Taking that “seize all ye roses while ye can” mantra to heart, I jumped on my Mexican friend Jorge’s offer to come home with him this past weekend to Vera Cruz. This was a very gringo-filled weekend, as I would also be traveling with my friends Katie and Skylar who go to the University of Wyoming and who are completing their second semester at UDLAP. We left on Friday afternoon at around 3p. After the 3 ½ hour bus ride on one of those coach buses, we finally made it to his mom’s apartment. When we got there, however, we ran into quite the snafu. Unbeknownst to Jorge, his Mom had changed the locks a few weeks ago so we had to wait about an hour outside in the unseasonably cold Vera Cruz elements until his mom came with the new keys.

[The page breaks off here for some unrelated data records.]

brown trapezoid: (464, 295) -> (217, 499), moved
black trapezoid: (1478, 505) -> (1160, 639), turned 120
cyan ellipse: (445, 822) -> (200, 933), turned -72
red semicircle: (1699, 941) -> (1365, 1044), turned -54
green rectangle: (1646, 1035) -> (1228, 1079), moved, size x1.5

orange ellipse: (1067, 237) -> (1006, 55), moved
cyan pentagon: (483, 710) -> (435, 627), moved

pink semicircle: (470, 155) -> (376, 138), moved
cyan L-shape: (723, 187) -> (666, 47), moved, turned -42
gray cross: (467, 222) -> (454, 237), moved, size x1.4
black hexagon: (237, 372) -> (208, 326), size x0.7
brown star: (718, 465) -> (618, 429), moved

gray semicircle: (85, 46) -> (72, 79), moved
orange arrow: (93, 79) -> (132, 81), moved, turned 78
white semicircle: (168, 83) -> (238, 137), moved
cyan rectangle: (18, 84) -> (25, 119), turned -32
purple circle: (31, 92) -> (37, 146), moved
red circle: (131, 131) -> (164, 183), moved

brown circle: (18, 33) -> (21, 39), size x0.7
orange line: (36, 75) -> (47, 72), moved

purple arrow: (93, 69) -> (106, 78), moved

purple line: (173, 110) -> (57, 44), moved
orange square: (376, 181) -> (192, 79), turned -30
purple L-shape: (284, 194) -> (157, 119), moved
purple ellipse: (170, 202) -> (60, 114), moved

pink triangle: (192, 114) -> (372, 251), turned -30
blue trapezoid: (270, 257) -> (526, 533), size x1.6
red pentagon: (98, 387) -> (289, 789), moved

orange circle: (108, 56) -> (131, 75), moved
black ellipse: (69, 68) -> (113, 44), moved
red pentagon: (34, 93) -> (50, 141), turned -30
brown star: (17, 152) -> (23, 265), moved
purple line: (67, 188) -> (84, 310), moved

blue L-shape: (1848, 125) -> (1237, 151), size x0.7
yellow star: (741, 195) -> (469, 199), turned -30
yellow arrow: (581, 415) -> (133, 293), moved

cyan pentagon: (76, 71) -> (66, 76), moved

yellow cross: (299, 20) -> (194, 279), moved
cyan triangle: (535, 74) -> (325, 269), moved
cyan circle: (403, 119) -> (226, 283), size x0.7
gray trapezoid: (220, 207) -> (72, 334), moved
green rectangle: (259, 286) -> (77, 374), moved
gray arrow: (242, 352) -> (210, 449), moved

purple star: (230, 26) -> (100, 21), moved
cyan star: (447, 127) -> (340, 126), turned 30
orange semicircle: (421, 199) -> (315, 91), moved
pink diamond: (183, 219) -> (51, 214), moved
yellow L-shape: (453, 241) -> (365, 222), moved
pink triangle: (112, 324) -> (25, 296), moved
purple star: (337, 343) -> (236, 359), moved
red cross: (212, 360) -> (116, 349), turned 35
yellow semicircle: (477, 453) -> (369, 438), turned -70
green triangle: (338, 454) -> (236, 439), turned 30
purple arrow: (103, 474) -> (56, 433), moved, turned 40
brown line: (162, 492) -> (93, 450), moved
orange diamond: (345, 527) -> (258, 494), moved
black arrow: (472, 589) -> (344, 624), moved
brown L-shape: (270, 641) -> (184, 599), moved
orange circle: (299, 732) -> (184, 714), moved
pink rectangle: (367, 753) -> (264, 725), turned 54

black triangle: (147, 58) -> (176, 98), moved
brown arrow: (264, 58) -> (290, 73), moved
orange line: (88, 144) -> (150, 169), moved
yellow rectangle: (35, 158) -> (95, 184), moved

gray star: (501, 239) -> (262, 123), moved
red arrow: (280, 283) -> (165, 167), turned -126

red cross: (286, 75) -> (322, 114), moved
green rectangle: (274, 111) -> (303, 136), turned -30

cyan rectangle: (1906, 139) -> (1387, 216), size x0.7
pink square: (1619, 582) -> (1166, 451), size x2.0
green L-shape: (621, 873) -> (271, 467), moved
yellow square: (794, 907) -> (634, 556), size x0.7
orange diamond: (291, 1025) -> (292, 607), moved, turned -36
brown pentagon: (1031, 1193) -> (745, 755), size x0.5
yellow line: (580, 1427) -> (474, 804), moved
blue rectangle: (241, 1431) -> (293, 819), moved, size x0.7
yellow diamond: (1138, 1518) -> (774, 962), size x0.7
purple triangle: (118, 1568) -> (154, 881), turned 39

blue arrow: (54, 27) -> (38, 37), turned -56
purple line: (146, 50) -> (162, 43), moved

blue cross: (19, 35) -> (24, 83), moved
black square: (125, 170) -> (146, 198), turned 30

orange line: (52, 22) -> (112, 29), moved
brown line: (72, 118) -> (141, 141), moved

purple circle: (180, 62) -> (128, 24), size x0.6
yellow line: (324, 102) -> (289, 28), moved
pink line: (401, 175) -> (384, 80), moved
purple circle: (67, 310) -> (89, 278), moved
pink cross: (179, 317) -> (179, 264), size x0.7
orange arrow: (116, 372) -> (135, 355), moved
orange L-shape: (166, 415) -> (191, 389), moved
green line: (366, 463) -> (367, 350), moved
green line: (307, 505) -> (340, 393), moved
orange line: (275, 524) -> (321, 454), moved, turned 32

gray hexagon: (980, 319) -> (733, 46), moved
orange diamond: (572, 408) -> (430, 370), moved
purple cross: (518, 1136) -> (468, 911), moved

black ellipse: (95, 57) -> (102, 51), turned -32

This is a statue of Porfirio Díaz, one of the most important political figures in Mexico. It was located near the port, which was one of the few places we actually got to visit.
After finally getting inside, his Mom took us all out to dinner. The restaurant was weird because it was basically the living room to somebody’s house, which I’m beginning to realize is a pretty common setup in Mexico. After pigging out on tortas, empanadas, and fried tortillas, and falling for one of Jorge’s try-it-because-it’s-not-that-spicy-although-it-really-is jokes, we went back to the apartment and waited for Jorge’s friend Zelma to come pick us up.
At about 10.30, Zelma arrived in her SUV that looked like it had been a contestant on MTV’s “Pimp My Ride.” We went to this rather pricey bar where the smallest thing of beer they sold was three liters. Everything was expensive because we were in Vera Cruz, a place that has been described to me as “The Hills of Mexico.”
The next morning, we woke up late. Jorge had locked the door the previous night and we just now realized that the lock had broken and we were trapped inside his apartment. There were bars on all the windows for safety reasons, so there was really no other way to get out. This situation was just too ridiculous to be real. But then again this was Mexico, a place as I’ve come to learn where anything can happen. After some failed DIY-tries to get the door open with a screwdriver, Jorge finally got one of his neighbors to call a lock smith who was able to open the door in about 2.5 nano seconds, making all of us feel slightly incompetent.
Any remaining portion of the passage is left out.